Le commandant se mit à rire de son gros rire, qui n’agaçait plus son second, et, en serrant la main du dernier, il s’écria :

« Quand on pense que nous étions comme chien et chat, juste comme Stop et Pluton dans les premiers temps !

— Oui, commandant ; mais eux, étant simplement des bêtes, n’ont pas tenu aussi longtemps à leurs idées… »

Les deux officiers riaient encore, lorsqu’un enseigne se présenta, et, s’adressant à Langelle : « Lieutenant, dit-il, peut-on procéder à la vente des effets ayant appartenu aux hommes décédés à bord ?

— Certainement, prévenez le commissaire, je monterai moi-même dans cinq minutes. »

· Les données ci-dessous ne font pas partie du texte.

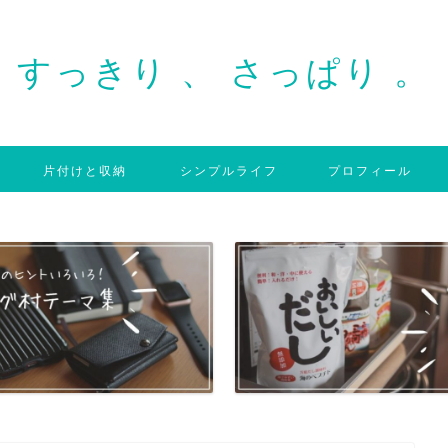
すっきり 、 さっぱり 。
片付けと収納
シンプルライフ
プロフィール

Alors les deux commandants parlèrent un instant d’une coutume existant depuis des siècles, celle de vendre à la criée, à bord, tout ce qui était la propriété des quartiers-maîtres et des matelots morts au cours d’une campagne. Au jour et à l’heure désignés par le commissaire, les fourriers apportent sur le pont, scellé de cire rouge, le sac du défunt. Ce sac ouvert, les camarades enchérissent, surfaisant pour s’amuser sur les vêtements, les bibelots destinés aux parents.

La boîte contient des aiguilles, du fil, des boutons (chaque matelot possède une boîte semblable) : tout cela est appelé, adjugé, avec des plaisanteries salées… Les vivants rient, quoique plusieurs aient pleuré ce camarade mort ; mais ce sont des enfants, ces rudes matelots, tout aux impressions présentes.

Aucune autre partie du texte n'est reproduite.